The newsletter above is the Quarterly Investment Review and Outlook - Aon's Chief Investment Officer Insights for Q2 2019. Continue reading below to learn more.
The second quarter of 2019 repeated an up-and-down pattern we have seen lately. April saw the continuation of the V-shaped recovery in return-seeking assets as the stock market – as represented by the S&P 500 — returned to peak levels, driven by a dovish Federal Open Market Committee (FOMC), while the bond market remained cautious on the outlook for growth and inflation. May saw a selloff in return-seeking assets, especially stocks and credit, as the rhetoric on trade and tariffs escalated once again and global economic growth slowed again.
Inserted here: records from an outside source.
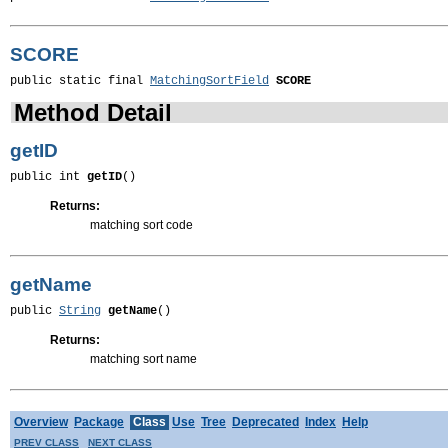
SCORE
public static final 
MatchingSortField
SCORE
Method Detail
getID
public int 
getID
()
Returns:
matching sort code
getName
public 
String
getName
()
Returns:
matching sort name
Overview
Package
Class
Use
Tree
Deprecated
Index
Help
PREV CLASS
NEXT CLASS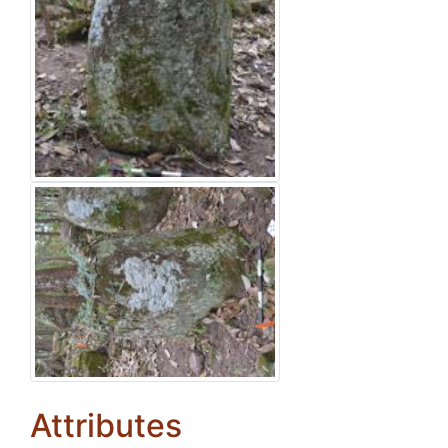
Attributes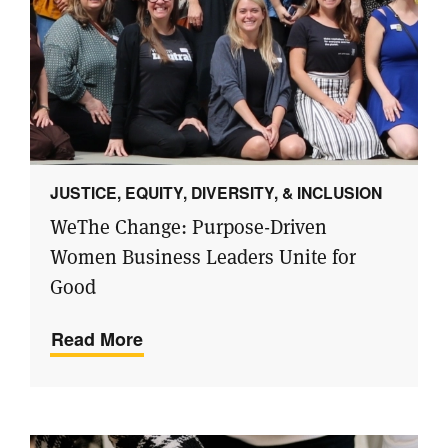
JUSTICE, EQUITY, DIVERSITY, & INCLUSION
WeThe Change: Purpose-Driven
Women Business Leaders Unite for
Good
Read More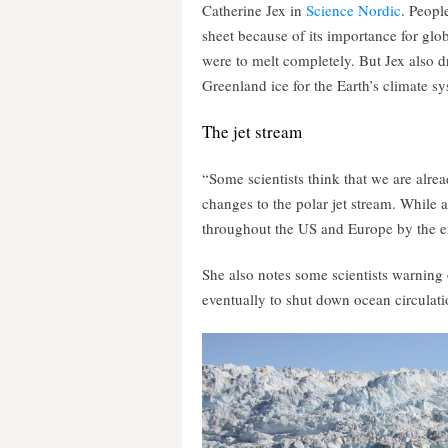
Catherine Jex in
Science Nordic
. Peopl
sheet because of its importance for glob
were to melt completely. But Jex also dr
Greenland ice for the Earth’s climate s
The jet stream
“Some scientists think that we are alre
changes to the polar jet stream. While 
throughout the US and Europe by the en
She also notes some scientists warning
eventually to shut down ocean circulati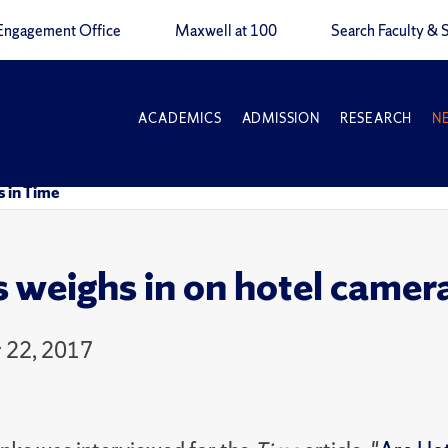
Engagement Office
Maxwell at 100
Search Faculty & S
ACADEMICS
ADMISSION
RESEARCH
N
s in Time
 weighs in on hotel camera
 22, 2017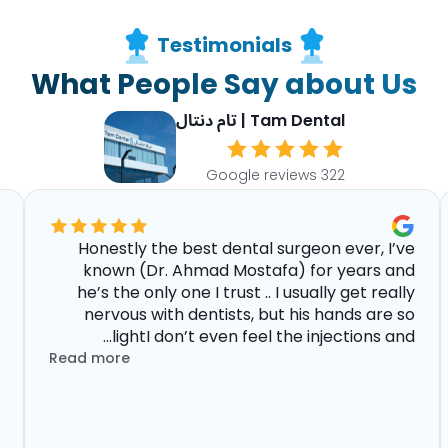
Testimonials
What People Say about Us
Tam Dental | تام دنتال
322 Google reviews
Honestly the best dental surgeon ever, I’ve
known (Dr. Ahmad Mostafa) for years and
he’s the only one I trust .. I usually get really
nervous with dentists, but his hands are so
lightI don’t even feel the injections and...
Read more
Then June saw a positive rebound back to peak levels of the stock market after Jerome Powell and Mario Draghi, chairs of the FOMC and European Central Bank (ECB), provided dovish reassurance that monetary policy intervention would be available if needed. At the end of June, the G-20 summit of political leaders produced a cooling-off period for the trade war, but no tangible progress on the issues.
“The stock market returned to prior peaks but struggled to exceed them by much.”
There were some discernible patterns playing out over this period:
When stocks and credit sold off, the FOMC was quick to offer reassurance, and offered it much sooner this time than last. The dovish monetary policy dragged down bond yields, with the US 10 year Treasury bond yield even falling below 2% for several days in June. And the implied expectations for the FOMC to cut interest rates grew stronger and stronger.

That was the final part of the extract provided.